Sometimes it goes even worse and instead of checking for a major of exactly 4, it checks for major greater or equal to 4 and minor greater or equal to X — which ends up working on 5.x but not on 5.(x-1). The fixes for these are trivial and usually are more a nuisance than a real problem.

But this is only part of the reason. While the API is stable, the ABI really is not (it’s possible to change API in such a way that it produces a different ABI, but it requires no change to the source code), which means that we do need to rebuild anything built against the older version, after an update. This is not so uncommon though, for unslotted packages as well, so it can’t be enough to warrant the slotting.

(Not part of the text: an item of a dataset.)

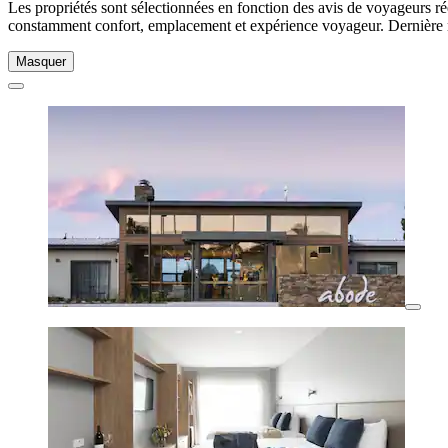
Les propriétés sont sélectionnées en fonction des avis de voyageurs ré
constamment confort, emplacement et expérience voyageur. Dernière 
Masquer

Here is the all-important detail: Berkeley DB mandates a file format, and that file format changes between versions! Okay it does not always change, but it changes often enough. What happens in this situation is that the files created by Berkeley DB version X will not be read by version Y and vice-versa — this is not much of a problem when the DB files are used as cache for fast access – like Postfix maps or, in my case, Apache rewrite maps – but it is when you use them for actually storing information that can’t be regenerated directly, and there pam_userdb comes to mind.

Indeed, for a long time, pam_userdb was built against a single copy of Berkeley DB, rather than using the system one — this way it would not change file format between rebuilds. Unfortunately this also had the effect of skipping over security updates, which was not considered very good. The current PAM ebuilds can build the module against system Berkeley DB, as the rare situations where these modules are used do not warrant the extra work to maintain the bundled copy of it.

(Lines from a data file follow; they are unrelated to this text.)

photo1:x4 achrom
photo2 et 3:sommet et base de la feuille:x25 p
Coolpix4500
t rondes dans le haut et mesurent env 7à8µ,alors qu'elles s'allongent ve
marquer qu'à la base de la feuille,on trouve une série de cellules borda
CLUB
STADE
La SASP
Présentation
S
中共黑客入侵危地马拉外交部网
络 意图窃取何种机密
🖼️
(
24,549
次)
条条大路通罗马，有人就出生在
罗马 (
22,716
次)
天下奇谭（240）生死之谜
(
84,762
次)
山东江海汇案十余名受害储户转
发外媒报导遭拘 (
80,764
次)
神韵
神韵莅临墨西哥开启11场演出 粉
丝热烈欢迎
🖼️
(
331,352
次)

So while this gets us near to the other topic I want to talk about in this post, how does slotting the library get us? The answer is that we don’t just slot the library, we also slot the tools that come with it, including the dump and restore tools. What happens then is that you can dump with the old slotted tool the content of the file that you can’t recreate, and restore it with the new one (the new tools read the dump of the older ones). By slotting the package, you’ll always have the set of tools that read the older databases.

This is the reason why we have a slotted Berkeley DB.

Now to complete the post I promised something else. Well, you probably have noticed because of the fallout, but there is work underway for a realistic native multilib eclass, that allows us to build in a single pass both 64- and 32-bit version of a single package. Why is this relevant? Well, if you got a 32-bit proprietary service that uses PAM, you need a 32-bit PAM library and 32-bit PAM modules as well…

If we were to provide pam_userdb with the emul-linux packages (which we do!) it’s very well possible that the two versions of Berkeley DB might not match on a given system, because the user is using a different one altogether. Being able to use a single ebuild for both ABIs would make much more sense, and is definitely something I’m looking forward to!